__Data for this exercise__.
########################################
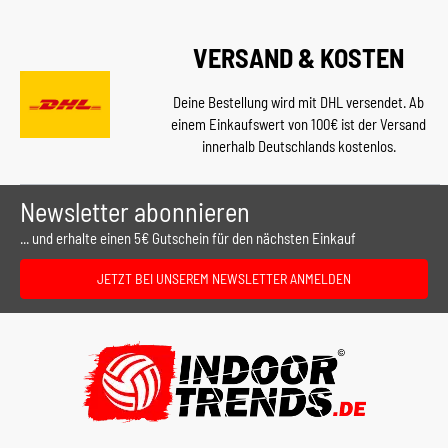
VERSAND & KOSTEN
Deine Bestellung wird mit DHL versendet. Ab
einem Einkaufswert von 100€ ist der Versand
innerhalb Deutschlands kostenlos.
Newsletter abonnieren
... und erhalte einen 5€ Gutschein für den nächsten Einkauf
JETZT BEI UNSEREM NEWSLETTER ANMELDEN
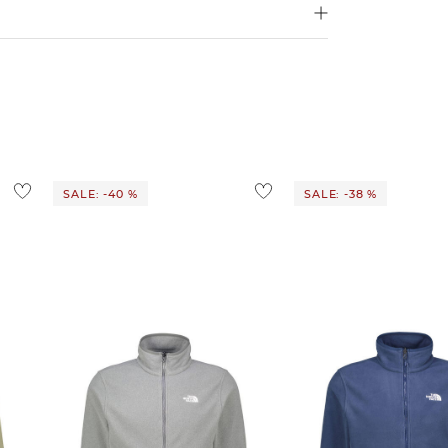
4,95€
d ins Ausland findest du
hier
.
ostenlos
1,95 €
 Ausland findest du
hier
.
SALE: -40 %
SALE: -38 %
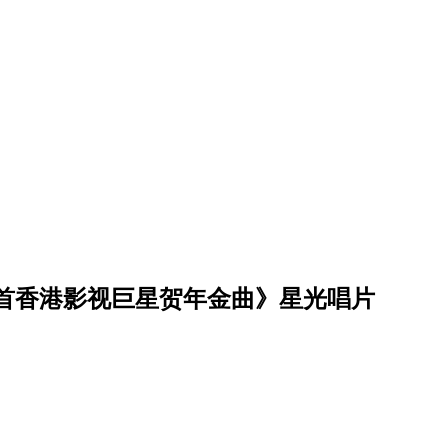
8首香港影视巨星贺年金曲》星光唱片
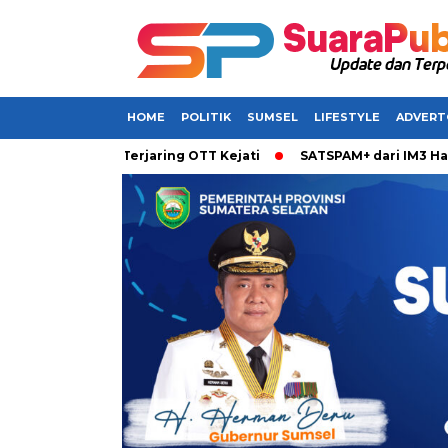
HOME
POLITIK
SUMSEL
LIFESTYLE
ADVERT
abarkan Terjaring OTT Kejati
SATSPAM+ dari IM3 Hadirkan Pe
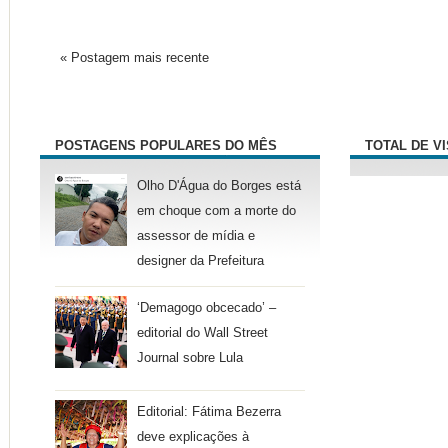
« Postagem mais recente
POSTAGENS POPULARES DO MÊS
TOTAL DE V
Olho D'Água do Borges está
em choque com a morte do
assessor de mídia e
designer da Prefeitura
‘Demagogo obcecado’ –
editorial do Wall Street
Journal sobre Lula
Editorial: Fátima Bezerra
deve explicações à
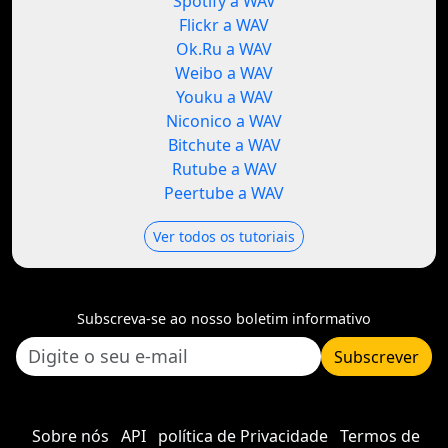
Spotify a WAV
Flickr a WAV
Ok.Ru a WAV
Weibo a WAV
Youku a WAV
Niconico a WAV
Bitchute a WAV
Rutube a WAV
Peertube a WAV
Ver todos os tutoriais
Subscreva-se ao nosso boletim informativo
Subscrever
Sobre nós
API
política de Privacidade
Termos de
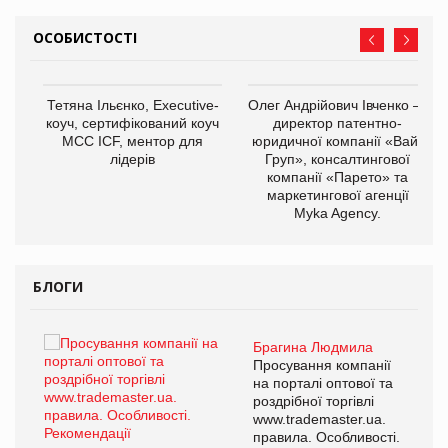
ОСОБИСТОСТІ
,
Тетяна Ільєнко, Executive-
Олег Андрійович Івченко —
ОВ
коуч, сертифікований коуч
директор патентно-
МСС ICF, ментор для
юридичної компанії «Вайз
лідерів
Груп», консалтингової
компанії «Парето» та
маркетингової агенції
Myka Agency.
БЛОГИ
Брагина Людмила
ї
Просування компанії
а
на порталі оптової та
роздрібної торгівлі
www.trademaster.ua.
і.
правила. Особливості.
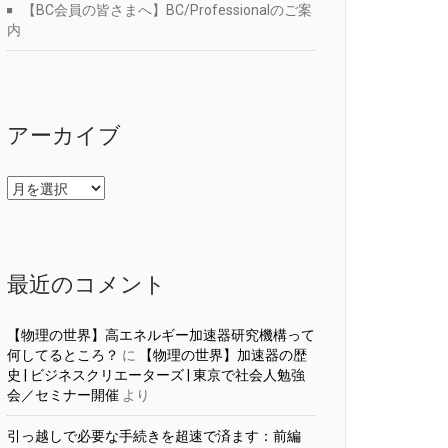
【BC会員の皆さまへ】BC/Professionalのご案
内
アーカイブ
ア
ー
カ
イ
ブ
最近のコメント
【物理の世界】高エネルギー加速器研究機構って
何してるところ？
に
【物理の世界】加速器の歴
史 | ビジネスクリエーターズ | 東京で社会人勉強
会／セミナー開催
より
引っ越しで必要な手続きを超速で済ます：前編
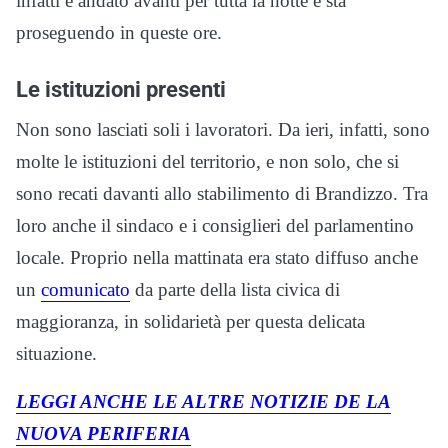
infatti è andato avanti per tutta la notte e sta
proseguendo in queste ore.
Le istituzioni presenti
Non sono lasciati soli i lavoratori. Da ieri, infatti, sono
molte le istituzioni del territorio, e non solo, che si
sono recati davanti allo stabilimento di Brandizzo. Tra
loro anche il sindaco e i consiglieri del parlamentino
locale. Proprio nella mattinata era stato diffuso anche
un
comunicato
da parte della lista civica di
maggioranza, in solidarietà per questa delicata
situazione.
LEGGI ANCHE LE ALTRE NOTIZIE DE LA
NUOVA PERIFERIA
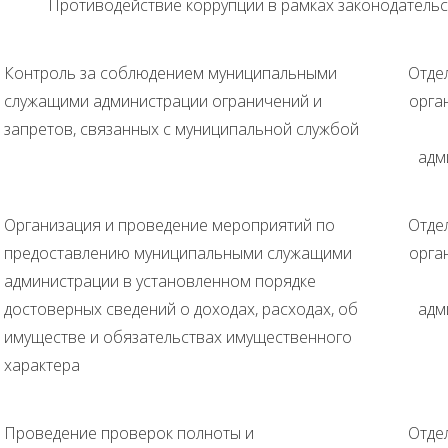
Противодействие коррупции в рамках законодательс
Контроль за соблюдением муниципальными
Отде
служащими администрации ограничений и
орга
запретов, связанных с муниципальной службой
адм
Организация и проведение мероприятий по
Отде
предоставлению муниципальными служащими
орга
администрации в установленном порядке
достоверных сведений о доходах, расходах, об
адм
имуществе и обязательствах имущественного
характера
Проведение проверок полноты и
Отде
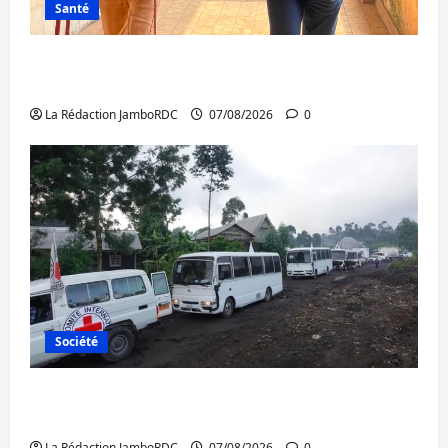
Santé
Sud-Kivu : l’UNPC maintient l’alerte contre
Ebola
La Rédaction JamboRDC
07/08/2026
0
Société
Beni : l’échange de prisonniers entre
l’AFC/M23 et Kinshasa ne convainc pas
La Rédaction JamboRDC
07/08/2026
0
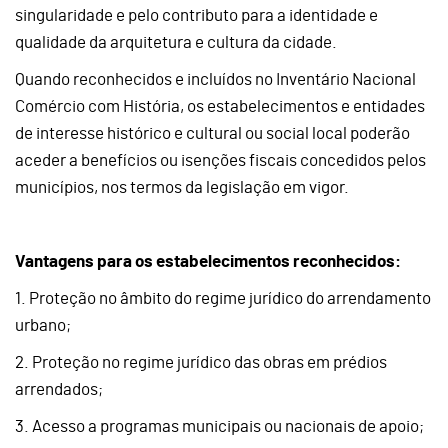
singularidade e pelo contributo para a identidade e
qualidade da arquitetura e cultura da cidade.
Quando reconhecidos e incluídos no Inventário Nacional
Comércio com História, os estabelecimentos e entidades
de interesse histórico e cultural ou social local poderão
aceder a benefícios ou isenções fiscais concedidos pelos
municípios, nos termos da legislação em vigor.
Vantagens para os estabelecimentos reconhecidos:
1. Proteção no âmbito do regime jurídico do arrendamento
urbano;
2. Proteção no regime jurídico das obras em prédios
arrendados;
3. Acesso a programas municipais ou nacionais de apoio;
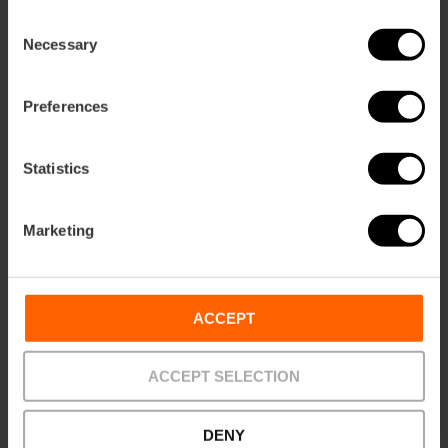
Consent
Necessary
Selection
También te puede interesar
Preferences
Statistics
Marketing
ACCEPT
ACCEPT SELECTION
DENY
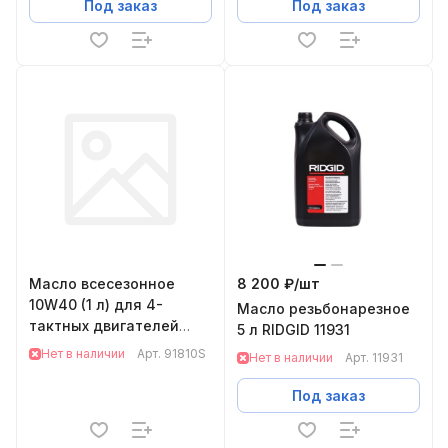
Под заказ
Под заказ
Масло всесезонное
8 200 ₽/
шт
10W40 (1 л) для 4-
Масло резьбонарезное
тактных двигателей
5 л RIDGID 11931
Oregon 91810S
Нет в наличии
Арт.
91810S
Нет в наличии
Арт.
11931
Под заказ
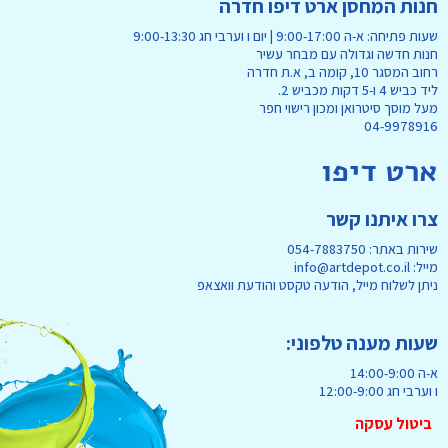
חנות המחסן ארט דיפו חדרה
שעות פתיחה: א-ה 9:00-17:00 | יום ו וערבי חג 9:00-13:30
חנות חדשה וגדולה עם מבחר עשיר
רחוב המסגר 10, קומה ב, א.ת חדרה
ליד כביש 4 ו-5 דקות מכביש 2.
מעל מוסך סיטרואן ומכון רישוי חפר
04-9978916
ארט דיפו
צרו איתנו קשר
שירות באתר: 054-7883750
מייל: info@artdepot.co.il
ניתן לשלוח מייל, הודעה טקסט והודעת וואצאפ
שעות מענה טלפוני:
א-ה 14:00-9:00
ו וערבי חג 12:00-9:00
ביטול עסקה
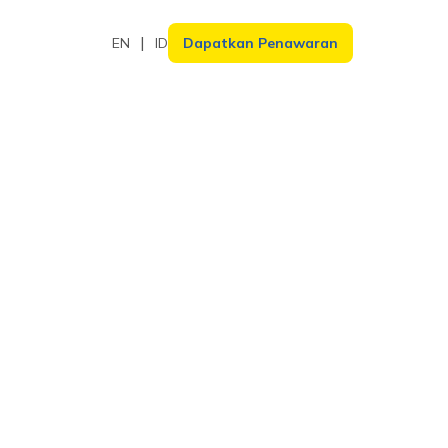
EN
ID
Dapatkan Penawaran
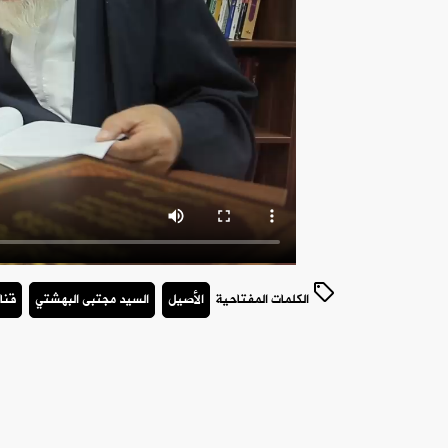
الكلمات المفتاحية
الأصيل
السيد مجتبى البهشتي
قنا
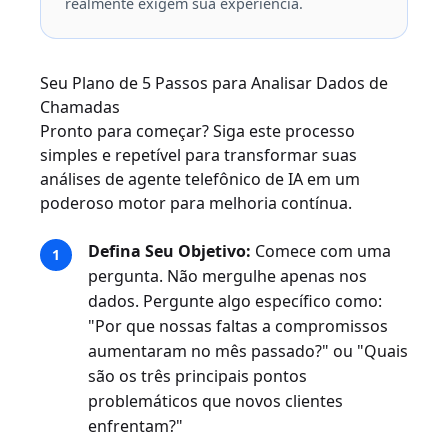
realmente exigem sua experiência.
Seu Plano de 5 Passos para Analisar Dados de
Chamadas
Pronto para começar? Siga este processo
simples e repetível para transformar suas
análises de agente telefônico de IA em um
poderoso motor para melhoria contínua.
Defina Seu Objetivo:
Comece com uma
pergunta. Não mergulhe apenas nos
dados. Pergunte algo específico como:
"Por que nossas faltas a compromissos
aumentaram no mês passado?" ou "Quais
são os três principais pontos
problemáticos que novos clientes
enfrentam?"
########################################
__What the task asks__. Filter the records above for "компанії" and copy every matching line.

__Problem solution__.
юридичної компанії «Вайз
компанії «Парето» та
Просування компанії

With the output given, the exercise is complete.